Every build and deployment was a uniquely baked occurrence. We would follow a couple memorized steps and then fill any holes as we noticed them, running additional tools or steps as needed. Each was a unique snowflake, often created through steps followed in a somewhat random order. We didn't have time to build or automate a process because builds were too complex, took too long, or required human ingenuity and creativity.
Basically, we were victims of ourselves.
Which brings us back to the LessThanDot site.
Whats in a Deployment
Recently I posted a series on a personal continuous delivery project. Near the end, the LTD site suffered a several hour outage. We have backups, but it still got me thinking about how hard it would be to recover or re-deploy our site. The continuous delivery project I was working on may have been a smaller site, but it deployment process was actually far more complex than what we needed for the LessThanDot site. And it was actually easier than our manual LTD process. Hmm.
What was making our LessThanDot deployment process tricky was not the number of steps or size of the site, it was the fact that we were counting on human beings to do something in a repeatable fashion without even so much as a checklist.
And somewhere a computer is laughing at us.
We basically played to our human weaknesses, when all along we should have been taking advantage of the one thing computers do really, really well: follow instructions in a repeatable fashion.
A good, automated build and deployment process would not only do everything consistently, but it would force us to address some issues with our source code repository and configuration management.
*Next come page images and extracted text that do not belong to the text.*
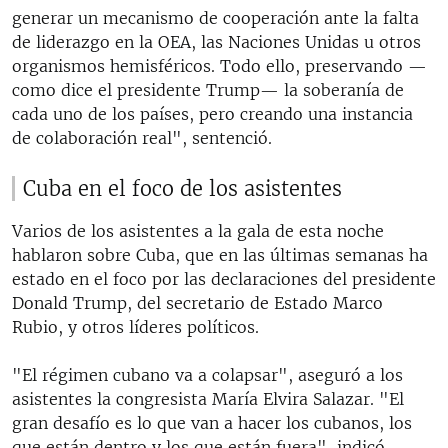
generar un mecanismo de cooperación ante la falta
de liderazgo en la OEA, las Naciones Unidas u otros
organismos hemisféricos. Todo ello, preservando —
como dice el presidente Trump— la soberanía de
cada uno de los países, pero creando una instancia
de colaboración real", sentenció.
Cuba en el foco de los asistentes
Varios de los asistentes a la gala de esta noche
hablaron sobre Cuba, que en las últimas semanas ha
estado en el foco por las declaraciones del presidente
Donald Trump, del secretario de Estado Marco
Rubio, y otros líderes políticos.
"El régimen cubano va a colapsar", aseguró a los
asistentes la congresista María Elvira Salazar. "El
gran desafío es lo que van a hacer los cubanos, los
que están dentro y los que están fuera", indicó.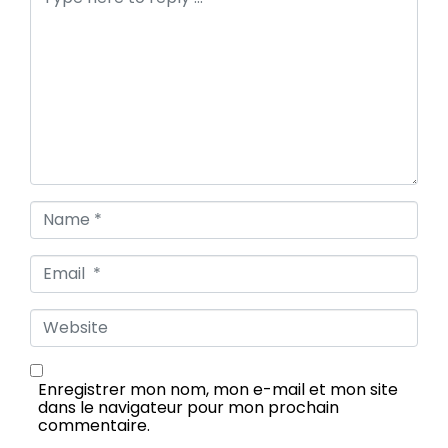
o
m
m
e
n
t
*
N
a
m
e
E
*
m
a
i
W
l
e
*
b
s
i
Enregistrer mon nom, mon e-mail et mon site
t
dans le navigateur pour mon prochain
e
commentaire.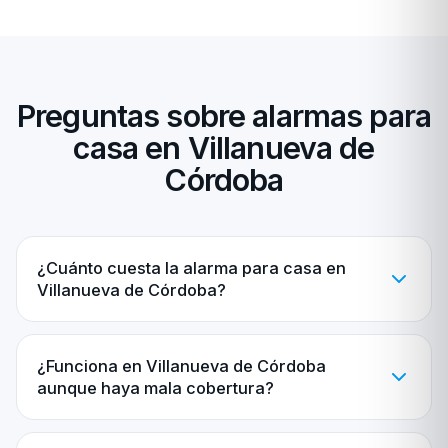
Preguntas sobre alarmas para
casa en Villanueva de
Córdoba
¿Cuánto cuesta la alarma para casa en
Villanueva de Córdoba?
¿Funciona en Villanueva de Córdoba
aunque haya mala cobertura?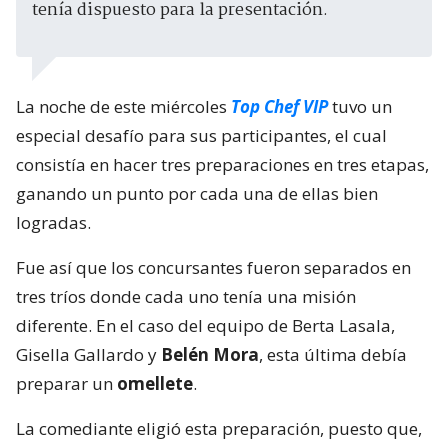
tenía dispuesto para la presentación.
La noche de este miércoles
Top Chef VIP
tuvo un
especial desafío para sus participantes, el cual
consistía en hacer tres preparaciones en tres etapas,
ganando un punto por cada una de ellas bien
logradas.
Fue así que los concursantes fueron separados en
tres tríos donde cada uno tenía una misión
diferente. En el caso del equipo de Berta Lasala,
Gisella Gallardo y
Belén Mora
, esta última debía
preparar un
omellete
.
La comediante eligió esta preparación, puesto que,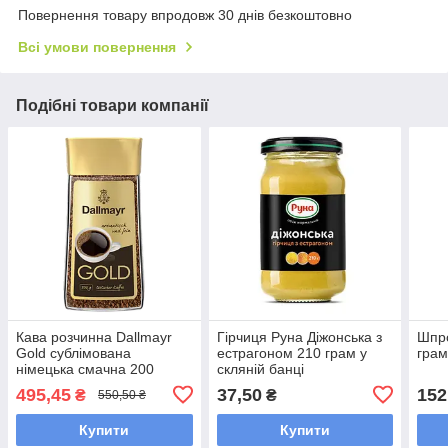
Повернення товару впродовж 30 днів безкоштовно
Всі умови повернення
Подібні товари компанії
Кава розчинна Dallmayr
Гірчиця Руна Діжонська з
Шпро
Gold сублімована
естрагоном 210 грам у
грам
німецька смачна 200
скляній банці
грамів у скляній банці
495,45
37,50
152
₴
₴
550,50 ₴
Купити
Купити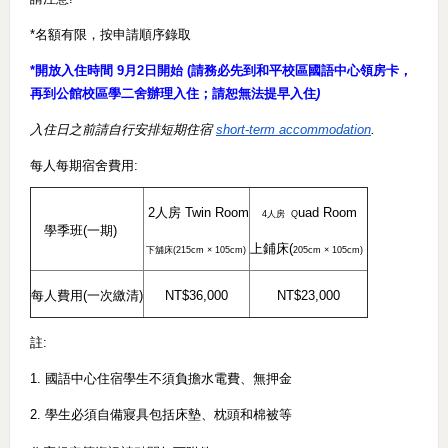
*名額有限，按申請順序錄取
*開放入住時間 9月2日開始 (請務必先到和平校區國語中心領房卡，
再到公館校區學二舍辦理入住；請恕無法提早入住
)
入住日之前請自行安排短期住宿
short-term accommodation
.
每人每期宿舍費用:
2
人房
Twin Room
uad Room
4
人房
Q
學季班(一期)
上鋪床(
下舖床(
215cm × 105cm)
205cm × 105cm)
每人費用(一次繳清)
NT$36,000
NT$23,000
註:
1. 國語中心住宿學生不須負擔水電費、無押金
2. 學生必須自備寢具包括床墊、枕頭和棉被等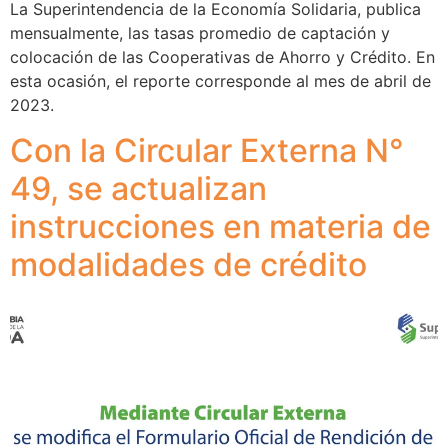
La Superintendencia de la Economía Solidaria, publica
mensualmente, las tasas promedio de captación y
colocación de las Cooperativas de Ahorro y Crédito. En
esta ocasión, el reporte corresponde al mes de abril de
2023.
Con la Circular Externa N°
49, se actualizan
instrucciones en materia de
modalidades de crédito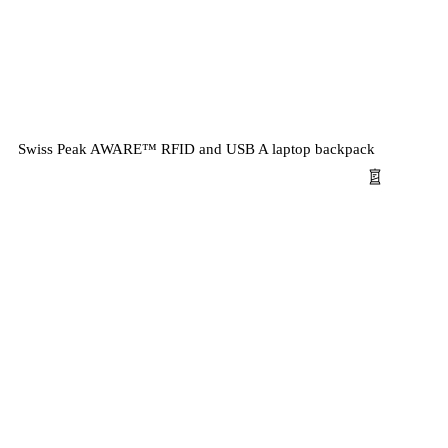
Swiss Peak AWARE™ RFID and USB A laptop backpack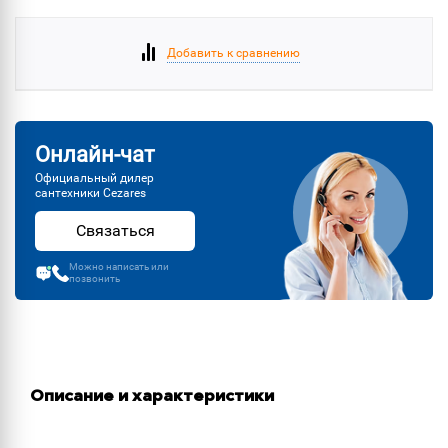
Добавить к сравнению
Онлайн-чат
Официальный дилер
сантехники Cezares
Связаться
Можно написать или
позвонить
Описание и характеристики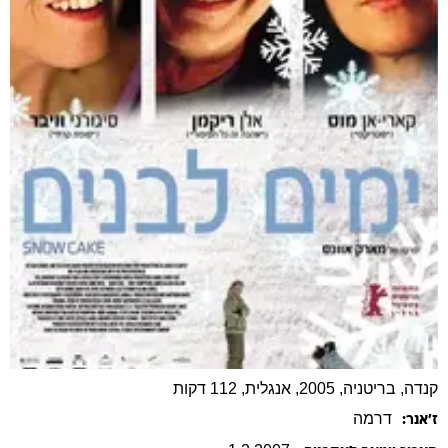
קנדה, בריטניה, 2005, אנגלית, 112 דקות
דרמה
ז׳אנר: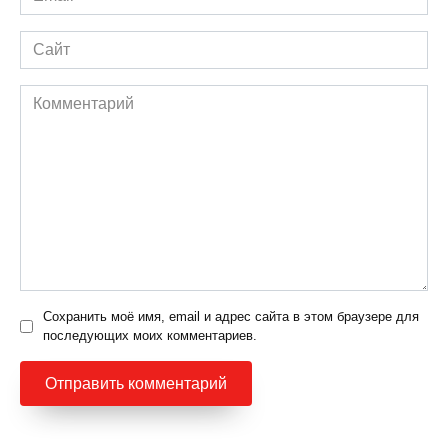
*
Сайт
Комментарий
Сохранить моё имя, email и адрес сайта в этом браузере для
последующих моих комментариев.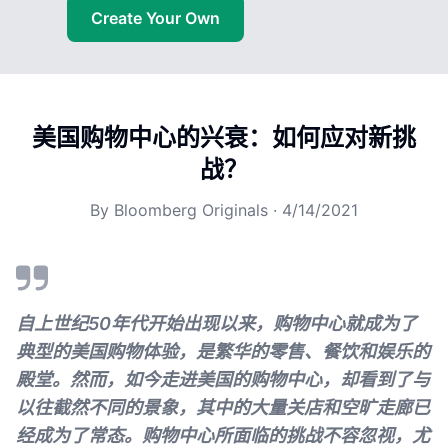
Create Your Own
美国购物中心的兴衰：如何应对新挑
战？
By
Bloomberg Originals
·
4/14/2021
自上世纪50年代开始出现以来，购物中心就成为了
典型的美国购物体验，是繁华的零售、餐饮和娱乐的
殿堂。然而，如今走进美国的购物中心，却看到了与
以往截然不同的景象，其中的大量关店和空旷走廊已
经成为了常态。购物中心所面临的挑战不容忽视，尤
We would be forced to keep the sites in sync with one another, manage changes that we wanted to deploy through the Dev/QA/Prod process, and reduce the amount of time that the site was running in a bad state as files individually uploaded and replaced their older counterparts.
The New Process
The new process is not very complex.
This should say DEV Stage, QA Stage, PROD Stage - Human Copy/Paste Error Strikes Again
As changes are committed into our source code repository, they are picked up and run through the DEV step. The build does a small amount of work, then deploys them. When we are ready, we push a button to run the QA step, which picks up the last set of files processed by DEV and deploys them to a folder in the QA environment. Same thing for the production step.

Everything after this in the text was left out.